新たなる祭壇
ピトリ女王ヴェイシャの邪を滅する魔力をエイムに取り入れる事に成功し、エイムは疲れや身体への異常は見られないが、ヴェイシャ、そして儀式を執り行ったエンビデスは儀式による疲労でその場に座り込むほどの疲労感に襲われた。
そんな中、エンビデスは部下に祭壇を探らせ、部下が祭壇の床のある部分に触れると突如祭壇の床が盛り上がり、新たな台が出てきて、その台についてギンがエンビデスに尋ねる。
「エンビデス、あの台は?」
「うむ、あれこそ魔族の根城に乗り込むためのカギだ」
そう言って、エンビデスはその台についての説明を始める。
「まずはあの台に魔方陣があるはずだ、念の為確認してくれ」
「ああ、あるぞ。だがこれが一体何だというんだ?」
「その魔方陣に魔力を込めることで魔族の根城にあるもう1つの魔方陣に転移するのだ」
エンビデスの説明を聞いて、疑問を抱いたブライアンがその疑問をエンビデスにぶつける。

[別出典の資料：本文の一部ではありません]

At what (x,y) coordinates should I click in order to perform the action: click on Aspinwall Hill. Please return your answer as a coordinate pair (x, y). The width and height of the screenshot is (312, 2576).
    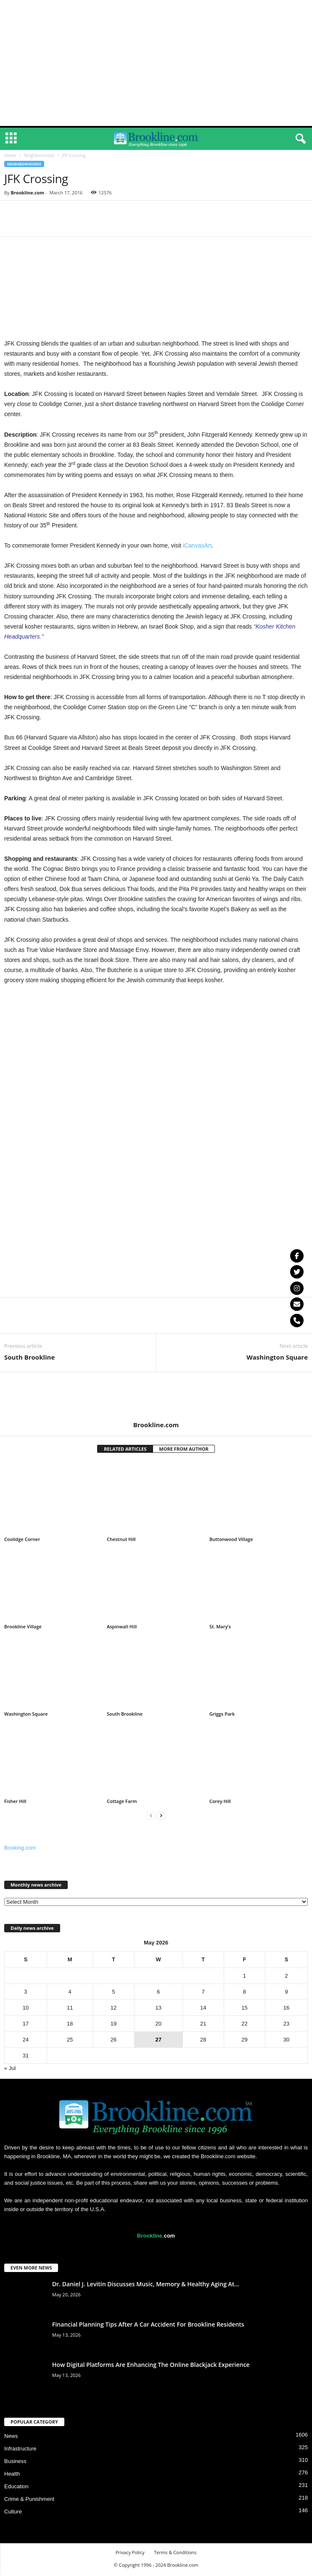
    Looking at the image, I should click on (122, 1628).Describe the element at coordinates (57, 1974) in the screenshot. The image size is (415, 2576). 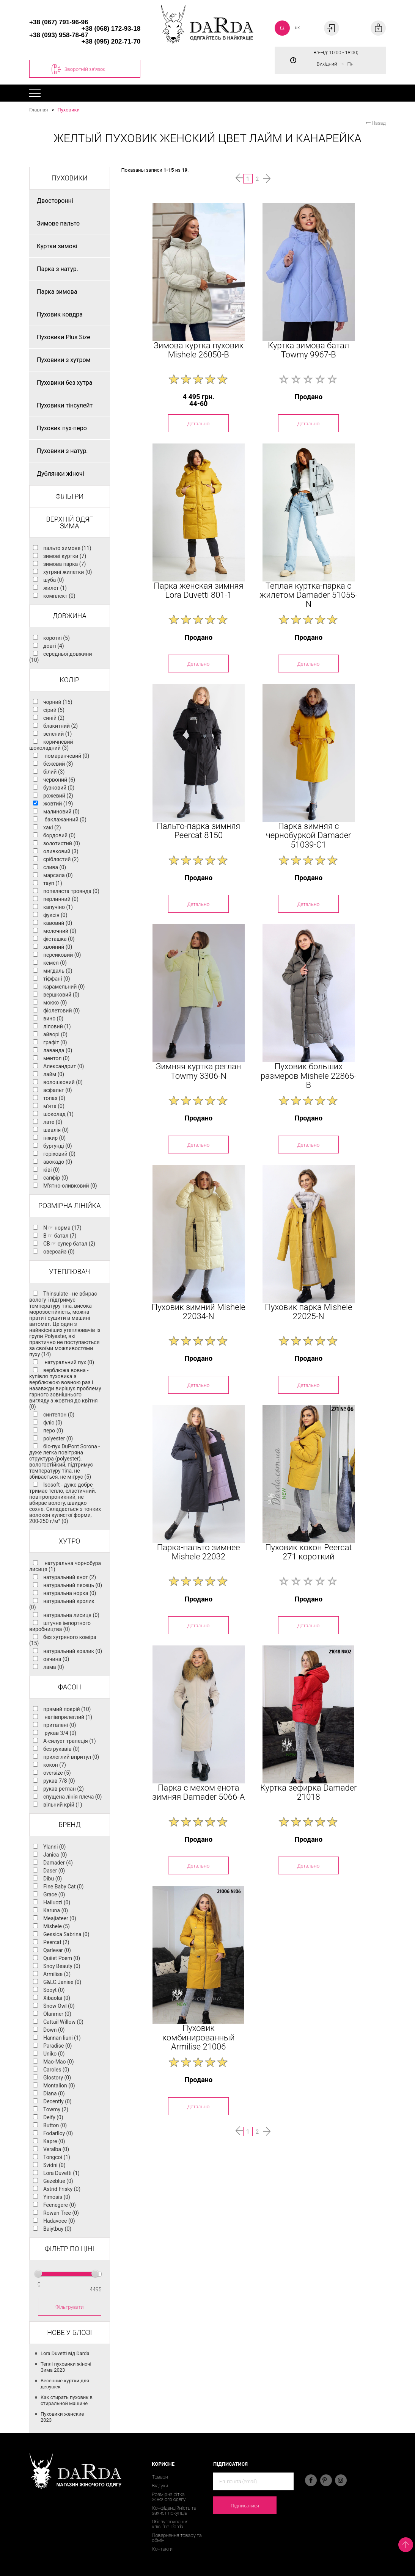
I see `Armilise (3)` at that location.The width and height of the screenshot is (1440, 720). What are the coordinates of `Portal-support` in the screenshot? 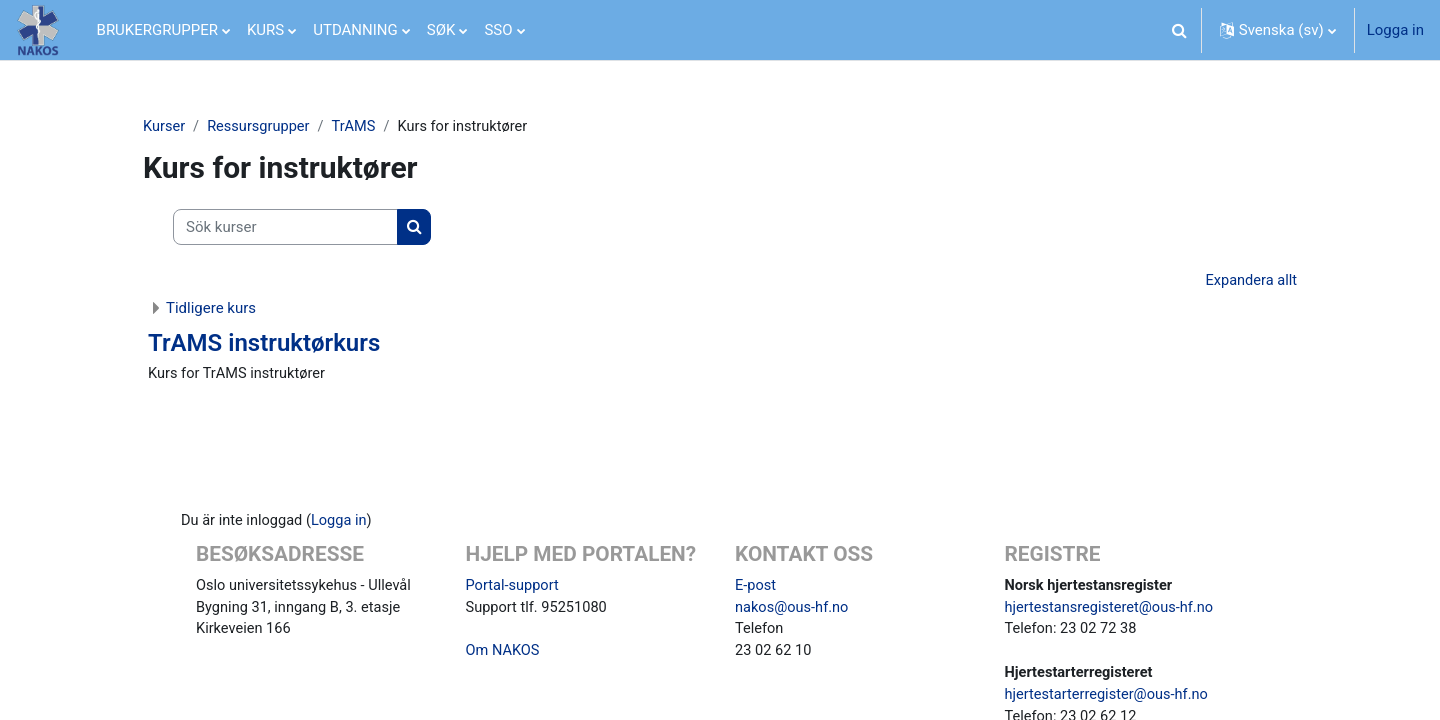 It's located at (514, 588).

「ちょっと待てよ、その方法じゃあ魔法が使えるエイムやルルーとかしかいけねえぞ、それだけじゃあいくら何でも……」
「心配はいらぬ、魔力を込めた際にその祭壇に乗っていたもの全員が転移する。帰りも同様だ」
祭壇の大きさを見て、ギンはヨナにある提案をする。
「ヨナ、祭壇の大きさからみて傭兵団まで乗せるのは無理そうだ、あいつらにはエンビデスや女王陛下を王宮まで護衛してもらったほうがいいだろう」
「そうだね、あんたら!あたしはギン達と魔族の本拠地に行くけど、あんたらはエンビデスや女王様を王宮まで送ってあげて」
「待ってくだせえよ姉御!全員は無理でも何人かは行かしてくだせえ、俺達ここまで姉御と一緒に戦ってきたんですぜ」
「確かに少数なら連れていけるかもしれないけど、中途半端に分断するよりはあんたたちは女王様達を送り届けた後に帝国の魔族討伐部隊と合流してよ」
ヨナは傭兵団の数を分断するくらいなら、もはや魔族の本拠地に行くのは自分を含む主力のみにしぼり、傭兵達には帝国の魔族討伐部隊と合流しての後詰が良いと判断し、それを傭兵に伝えると返答が帰ってくる。
「分かりやした、俺達が行くまで無事でいてくだせえよ」
「うん」
ヨナと傭兵のやり取りが終えるとルルーがヨナに声をかける。
「それじゃあ、そろそろ祭壇に乗りましょう」
「分かった」
祭壇の上に乗ったのは、ギン、エイム、ブライアン、ルルー、ムルカ、ジエイ、ヨナ、ウィル、ミニルの9名であり、エイムが声をかける。
「皆さん乗りましたね、それじゃあ行きますよ」
そう言ってエイムが魔方陣に魔力を込める、さあいよいよ本拠地に乗り込む時だ!